Identify a field as derivative of another

Question

In the paper https://arxiv.org/abs/1312.5344, the authors identified the chiral algebra of a free vector multiplet, given by a $(b,c)$ system. In doing so, they, in eq (3.41), identify the gauginos $\tilde \lambda(z) \sim b(z)$, $\lambda(z) \equiv \partial c(z)$, and they do so because the OPEs look the same.

But is there other argument to support this identification from a more "path-integral" point of view? Say, if I'm studying the correlation functions by computing the path integral, why on earth would I re-identify the fields in such a way? (I guess similar question can be asked for bosonization)
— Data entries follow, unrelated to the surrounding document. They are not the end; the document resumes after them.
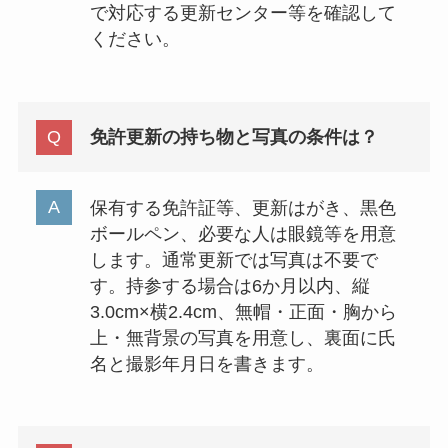
で対応する更新センター等を確認して
ください。
免許更新の持ち物と写真の条件は？
保有する免許証等、更新はがき、黒色
ボールペン、必要な人は眼鏡等を用意
します。通常更新では写真は不要で
す。持参する場合は6か月以内、縦
3.0cm×横2.4cm、無帽・正面・胸から
上・無背景の写真を用意し、裏面に氏
名と撮影年月日を書きます。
Is it legal to identify a field as the derivative of another? Naively, this will change drastically the kinetic term in the action, to say the least.

This post imported from StackExchange Physics at 2017-05-24 17:15 (UTC), posted by SE-user Lelouch

Comments

just a comment waiting an answer : I should rather ask the relevance of (3.32) here* and how to show rigorously that its diagram commutes. Else claiming abstract identifications through pushforward/pullback analyses is common.

* here verbatim = where the top row represents multiplication in the ring of Schur operators, the bottom row represents creation/annihilation normal ordered products of chiral vertex operators, and the vertical arrows represent the identication of a Schur operator with its meromorphic counterpart in the chiral algebra.